What may be the endgame for the commissions began on September 24, when Lt Col Darrel Vandeveld, a key prosecutor, resigned unexpectedly, citing intractable problems regarding the deliberate suppression of evidence vital to the prisoners' defence.
One of Vandeveld's cases was that of the British resident Binyam Mohamed. Seized in Pakistan in April 2002, Mohamed was held for three months in a Pakistani jail (apparently under the supervision of US forces) and then effectively disappeared off the face of the earth from July 2002 until September 2004, when he arrived at Guantánamo.
The US government has never explained his whereabouts during this period, but his lawyers maintain that he was rendered by the CIA to Morocco, where he was tortured for 18 months, and was then rendered to Afghanistan, where he spent several months in a CIA prison near Kabul. They also insist that the main allegation against him - that he was involved in a plot to detonate a "dirty bomb" in a US city - was extracted through the use of torture.

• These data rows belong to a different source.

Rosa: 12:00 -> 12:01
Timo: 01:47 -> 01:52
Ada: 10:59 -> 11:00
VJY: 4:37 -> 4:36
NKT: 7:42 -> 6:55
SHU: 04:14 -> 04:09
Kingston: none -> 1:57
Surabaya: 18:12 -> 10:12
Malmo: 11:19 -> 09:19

Mohamed's lawyers also maintain that British agents visited their client while he was imprisoned in Pakistan, and that the British intelligence services provided intelligence reports to their US counterparts after he was rendered from Pakistan. Since May, they have been engaged in a transatlantic struggle to secure potentially exculpatory evidence relating to their client's case.
In August they secured a significant victory when the British High Court ruled that the evidence in the possession of the British government was "not only necessary but essential" for Mohamed's defence, although the ruling was then appealed by the UK government, whose representatives argued that the relationship between the British and American intelligence services was more important than the torture of a British resident.
In the meantime, however, following a momentous ruling by the US supreme court in June, which granted the prisoners constitutional habeas corpus rights. Mohamed's case came before a US district court, where a judge ordered the US authorities to release the information that was being fought over in the UK.
Unwilling to reveal evidence relating to Mohamed's "extraordinary rendition" and torture, the US justice department dropped the "dirty bomb plot" allegation against Mohamed last week, and the US government then followed suit, dropping all the charges in his proposed trial by a military commission "without prejudice". According to Mohamed's lawyers, the defence department dropped the charges because of Vandeveld's pervasive complaints about the military suppressing evidence favourable to the accused.
This should be the end of the story, of course. But in a surreal twist, which reveals how far the entire process is removed from reality, the Pentagon also announced that it intended to re-file charges against Mohamed within 30 days, arguing that intervention by new military prosecutors has resolved the flaws identified by Vandeveld.
Clearly, this is nonsense born out of desperation. The Pentagon is hoping that, by dropping the charges against Mohamed, Vandeveld cannot be called to testify for the defence. But it surely inconceivable that they can shut him up forever.